[cvsnt] Re: UTF conversion issues after upgrade to 2.0.34

Wed Apr 7 23:31:55 BST 2004

Olaf Groeger wrote:
> http://www.unicode.org/faq/utf_bom.html#28). To have an example out of my
> work: We save content of a database in CVS. In the DB the unicode string
> has not BOM and when we save it to file and put it to CVS we don't add a
> BOM. All four variations are fully legal.

If you're saving the DB to a file the context is lost, so you should use a 
BOM.  Otherwise it's just a binary file, not unicode text file.

> What cvsnt seems to do during commit is to cut of the first to bytes where
> it expects to have the BOM. And while checkout/update, it adds "0xFF 0xFE"

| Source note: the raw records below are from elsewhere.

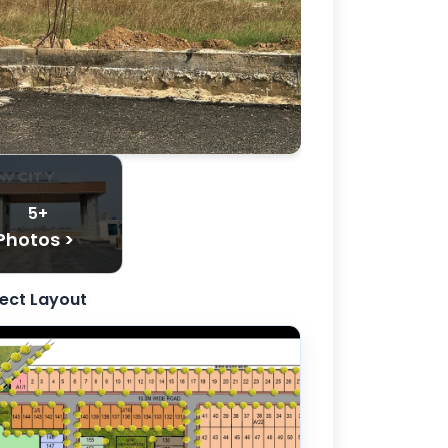
5+
Photos >
ject Layout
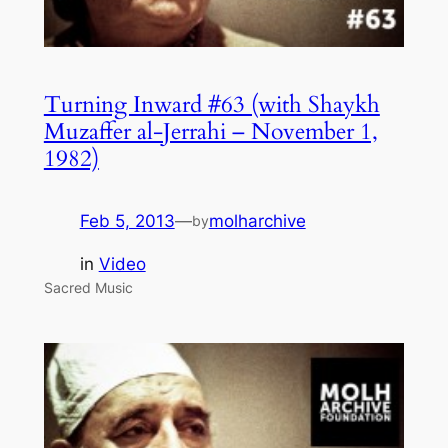
Turning Inward #63 (with Shaykh
Muzaffer al-Jerrahi – November 1,
1982)
Feb 5, 2013
—
molharchive
by
in
Video
Sacred Music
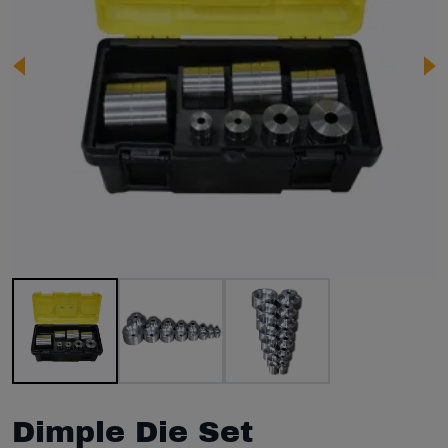
Image 1 of 3
Dimple Die Set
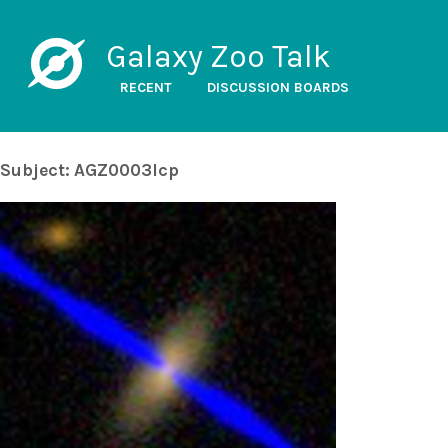
Galaxy Zoo Talk
RECENT
DISCUSSION BOARDS
Subject: AGZ0003lcp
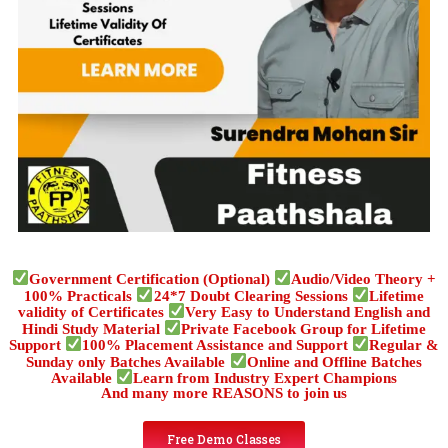
Government Certification (Optional)
Audio/Video Theory +
100% Practicals
24*7 Doubt Clearing Sessions
Lifetime
validity of Certificates
Very Easy to Understand English and
Hindi Study Material
Private Facebook Group for Lifetime
Support
100% Placement Assistance and Support
Regular &
Sunday only Batches Available
Online and Offline Batches
Available
Learn from Industry Expert Champions
And many more REASONS to join us
Free Demo Classes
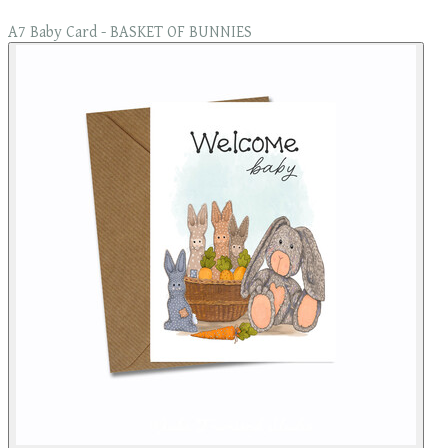
A7 Baby Card - BASKET OF BUNNIES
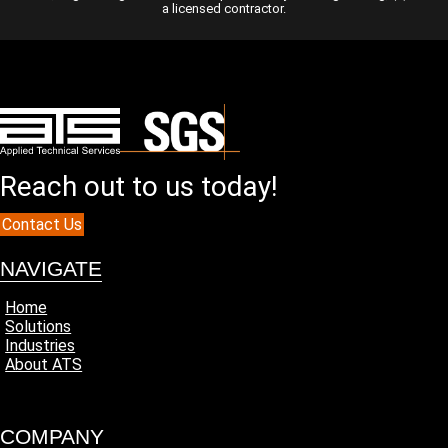
a licensed contractor.
Reach out to us today!
Contact Us
NAVIGATE
Home
Solutions
Industries
About ATS
COMPANY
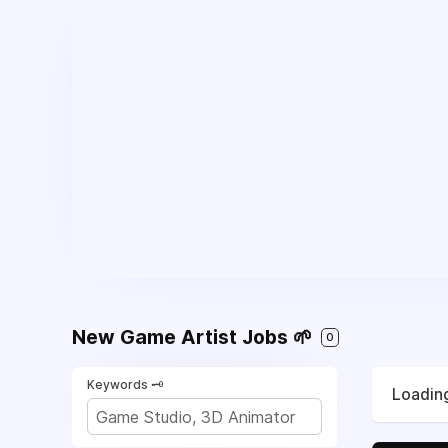
New Game Artist Jobs 🌱
0
Keywords 🗝️
Loading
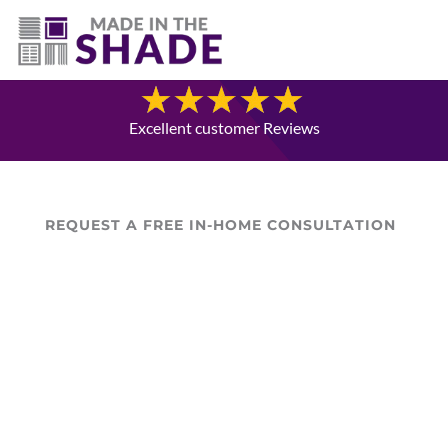
(403) 821-1037
Blog
Excellent customer Reviews
REQUEST A FREE IN-HOME CONSULTATION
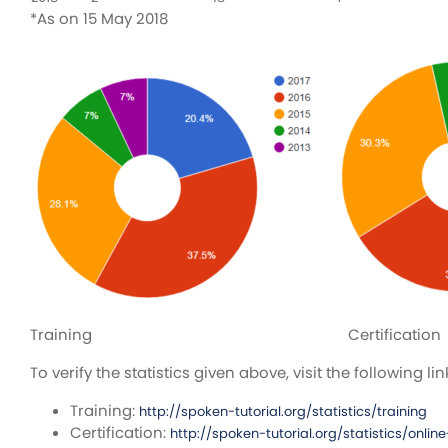
*As on 15 May 2018
Training Certification
To verify the statistics given above, visit the following lin
Training:
http://spoken-tutorial.org/statistics/training
Certification:
http://spoken-tutorial.org/statistics/online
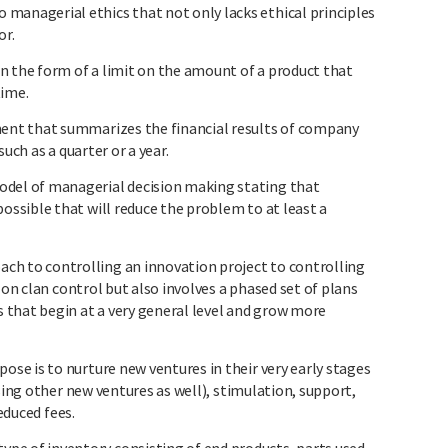
nagerial ethics that not only lacks ethical principles
or.
n the form of a limit on the amount of a product that
time.
nt that summarizes the financial results of company
uch as a quarter or a year.
el of managerial decision making stating that
sible that will reduce the problem to at least a
to controlling an innovation project to controlling
 on clan control but also involves a phased set of plans
that begin at a very general level and grow more
e is to nurture new ventures in their very early stages
sing other new ventures as well), stimulation, support,
reduced fees.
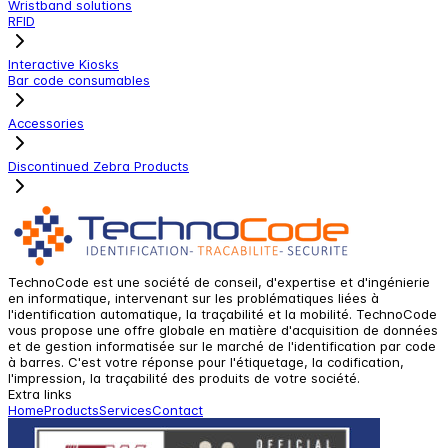
Wristband solutions
RFID
Interactive Kiosks
Bar code consumables
Accessories
Discontinued Zebra Products
TechnoCode est une société de conseil, d'expertise et d'ingénierie
en informatique, intervenant sur les problématiques liées à
l'identification automatique, la traçabilité et la mobilité. TechnoCode
vous propose une offre globale en matière d'acquisition de données
et de gestion informatisée sur le marché de l'identification par code
à barres. C'est votre réponse pour l'étiquetage, la codification,
l'impression, la traçabilité des produits de votre société.
Extra links
Home
Products
Services
Contact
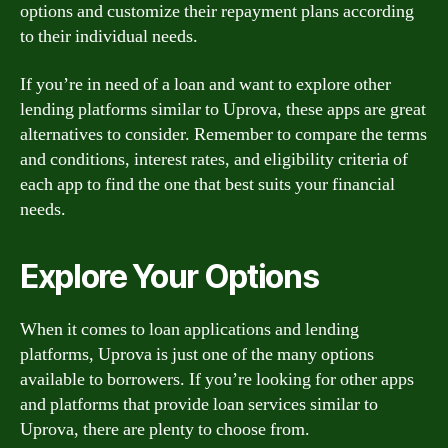
options and customize their repayment plans according
to their individual needs.
If you’re in need of a loan and want to explore other
lending platforms similar to Uprova, these apps are great
alternatives to consider. Remember to compare the terms
and conditions, interest rates, and eligibility criteria of
each app to find the one that best suits your financial
needs.
Explore Your Options
When it comes to loan applications and lending
platforms, Uprova is just one of the many options
available to borrowers. If you’re looking for other apps
and platforms that provide loan services similar to
Uprova, there are plenty to choose from.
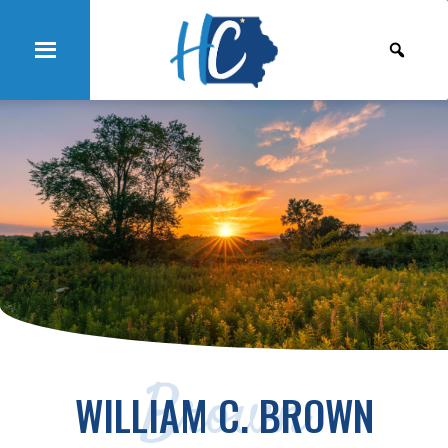
Brown
WILLIAM C. BROWN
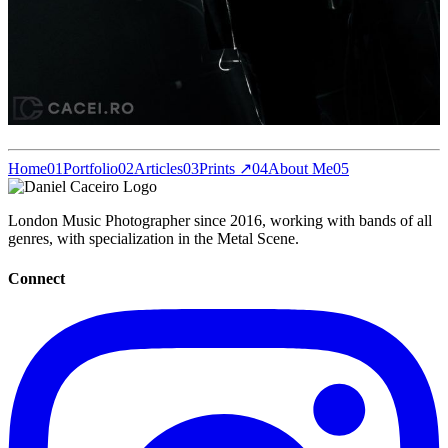
Home
01
Portfolio
02
Articles
03
Prints ↗
04
About Me
05
London Music Photographer since 2016, working with bands of all
genres, with specialization in the Metal Scene.
Connect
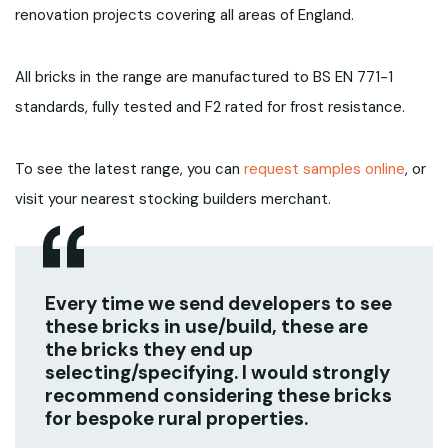
renovation projects covering all areas of England.
All bricks in the range are manufactured to BS EN 771-1
standards, fully tested and F2 rated for frost resistance.
To see the latest range, you can
request samples online
, or
visit your nearest stocking builders merchant.
Every time we send developers to see
these bricks in use/build, these are
the bricks they end up
selecting/specifying. I would strongly
recommend considering these bricks
for bespoke rural properties.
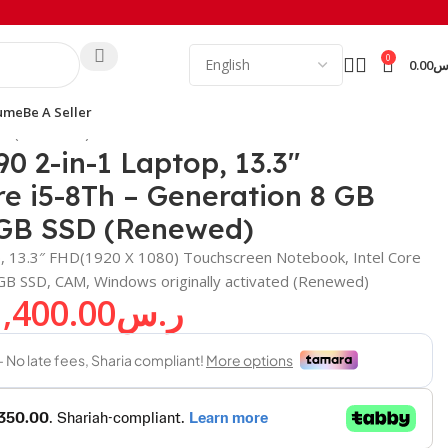
0
0.00
ر
ume
Be A Seller
SSD (Renewed)
90 2-in-1 Laptop, 13.3″
e i5-8Th – Generation 8 GB
GB SSD (Renewed)
op, 13.3″ FHD(1920 X 1080) Touchscreen Notebook, Intel Core
 SSD, CAM, Windows originally activated (Renewed)
1,400.00
ر.س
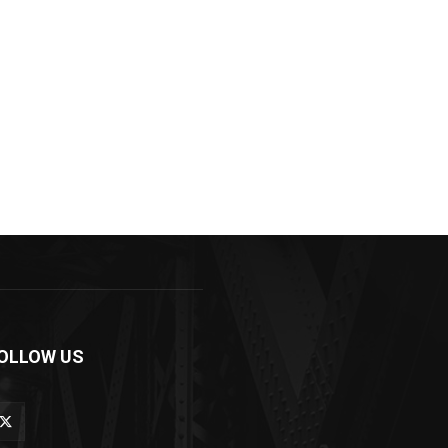
OLLOW US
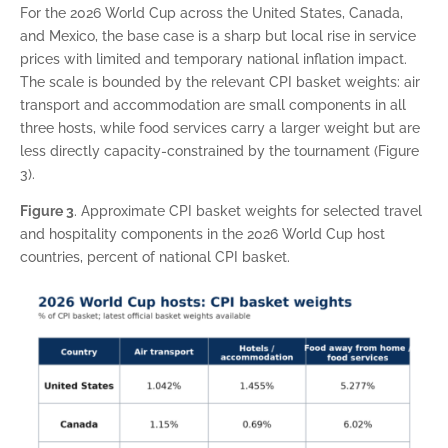
For the 2026 World Cup across the United States, Canada,
and Mexico, the base case is a sharp but local rise in service
prices with limited and temporary national inflation impact.
The scale is bounded by the relevant CPI basket weights: air
transport and accommodation are small components in all
three hosts, while food services carry a larger weight but are
less directly capacity-constrained by the tournament (Figure
3).
Figure 3
. Approximate CPI basket weights for selected travel
and hospitality components in the 2026 World Cup host
countries, percent of national CPI basket.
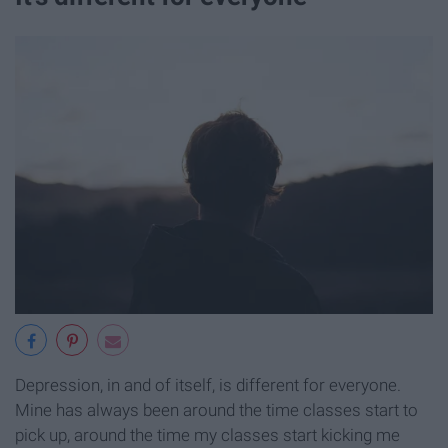
Depression, in and of itself, is different for everyone.
Mine has always been around the time classes start to
pick up, around the time my classes start kicking me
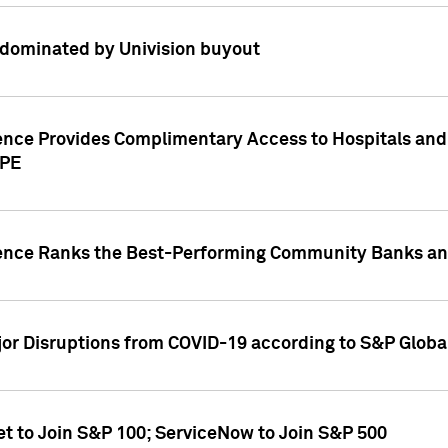
dominated by Univision buyout
gence Provides Complimentary Access to Hospitals and
PPE
gence Ranks the Best-Performing Community Banks and
or Disruptions from COVID-19 according to S&P Global
et to Join S&P 100; ServiceNow to Join S&P 500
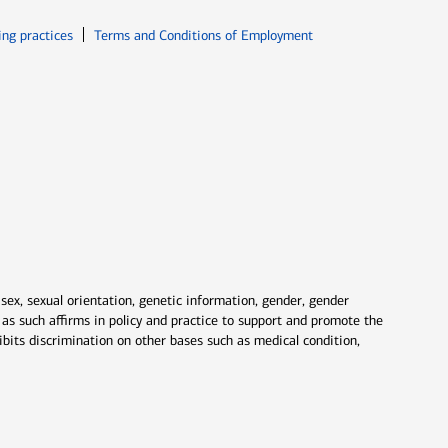
ew window
Opens in new window
ing practices
Terms and Conditions of Employment
 sex, sexual orientation, genetic information, gender, gender
nd as such affirms in policy and practice to support and promote the
ibits discrimination on other bases such as medical condition,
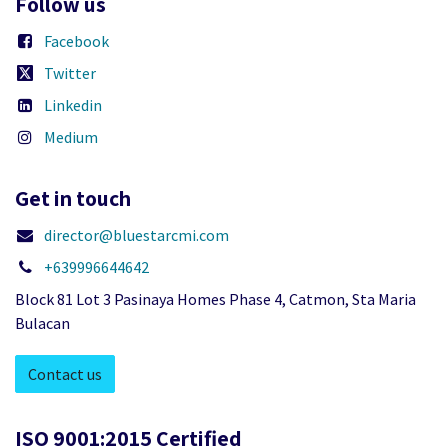
Follow us
Facebook
Twitter
Linkedin
Medium
Get in touch
director@bluestarcmi.com
+639996644642
Block 81 Lot 3 Pasinaya Homes Phase 4, Catmon, Sta Maria
Bulacan
Contact us
ISO 9001:2015 Certified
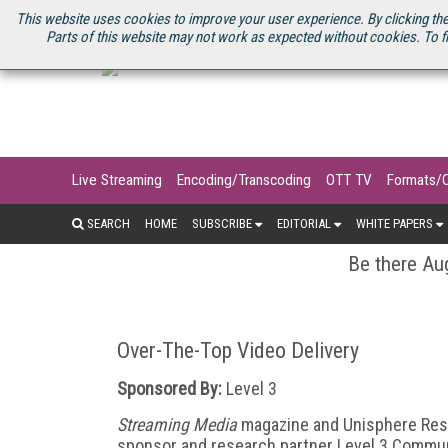
U.S. SITE
STREAMING MEDIA CONNECT
STREAMING MEDIA 2025
S
This website uses cookies to improve your user experience. By clicking the
Parts of this website may not work as expected without cookies. To f
Live Streaming
Encoding/Transcoding
OTT TV
Formats/
SEARCH
HOME
SUBSCRIBE
EDITORIAL
WHITE PAPERS
Be there Aug
Over-The-Top Video Delivery
Sponsored By:
Level 3
Streaming Media
magazine and Unisphere Rese
sponsor and research partner Level 3 Commun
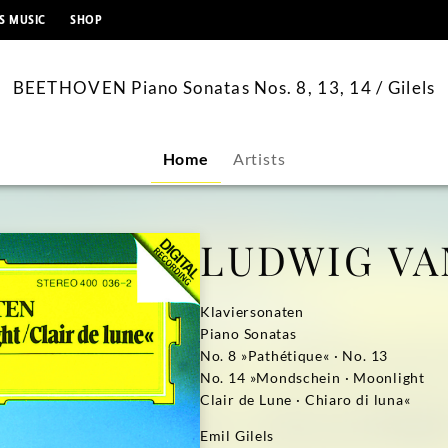
content
S MUSIC
SHOP
BEETHOVEN Piano Sonatas Nos. 8, 13, 14 / Gilels
Home
Artists
LUDWIG VA
Klaviersonaten
Piano Sonatas
No. 8 »Pathétique« · No. 13
No. 14 »Mondschein · Moonlight
Clair de Lune · Chiaro di luna«
Emil Gilels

Basically the output of a -ku file is always a correct UTF16-LE (Actually 
UCS-2 - UTF16 is just an abstraction and not used in practice) file as this is 
what Windows uses.  Internally it's stored as UTF-8 anyway so there's 
absolutely no difference between the types once it's in the repository (in 
fact if you do update -kkv on the -ku file it'll give you a valid UTF-8 file 
instead).

The ability to checkout into different types may be added someday, but it's 
not there at the moment.  This just requires client-side changes and some more 
-k options.  Support for UCS-4 is needed for a complete implementation.

If you don't have a BOM you get ambiguities, which CVS does its best to 
resolve, but it's not really a supported configuration - an automated tool 
like CVS can't be expected to guess 100% of the time what the file actually is 
(if you have any japanese/arabic/etc. then it's got no chance).

Tony